== Exercise prompt ==
When you transcribe the entries below, keep the wording exact and omit the pictures.

[Records from a data collection]
■ ■ ■ ■ ■
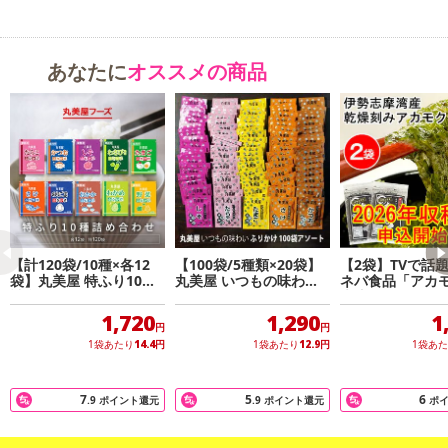
あなたに
オススメの商品
【計120袋/10種×各12
【100袋/5種類×20袋】
【2袋】TVで話
袋】丸美屋 特ふり10種
丸美屋 いつもの味わい
ネバ食品「アカ
詰合せ(各12袋)
ふりかけ アソートセッ
大注目のスーパ
砂糖を使用し、癖のない味になって大変飲みやすくなっておりま
ト
ド！
1,720
1,290
1
円
円
す。
1袋あたり
14.4
円
1袋あたり
12.9
円
1袋あ
体の心からポカポカに。寒い日などに是非お役立て下さいませ。
7
5
6
・賞味期限：製造日より11カ月
.9
ポイント還元
.9
ポイント還元
ポ
・原産国（最終加工地）：日本
・原材料/材質/素材：砂糖、生姜（タイまたは中国）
■ ■ ■ ■ ■
== Solution to the exercise ==
あなたに
オススメの商品
【計120袋/10種×各12
【100袋/5種類×20袋】
【2袋】TVで話
袋】丸美屋 特ふり10種
丸美屋 いつもの味わい
ネバ食品「アカ
詰合せ(各12袋)
ふりかけ アソートセッ
大注目のスーパ
砂糖を使用し、癖のない味になって大変飲みやすくなっておりま
ト
ド！
1,720
1,290
1
円
円
す。
1袋あたり
14.4
円
1袋あたり
12.9
円
1袋あ
体の心からポカポカに。寒い日などに是非お役立て下さいませ。
7
5
6
・賞味期限：製造日より11カ月
.9
ポイント還元
.9
ポイント還元
ポ
・原産国（最終加工地）：日本
・原材料/材質/素材：砂糖、生姜（タイまたは中国）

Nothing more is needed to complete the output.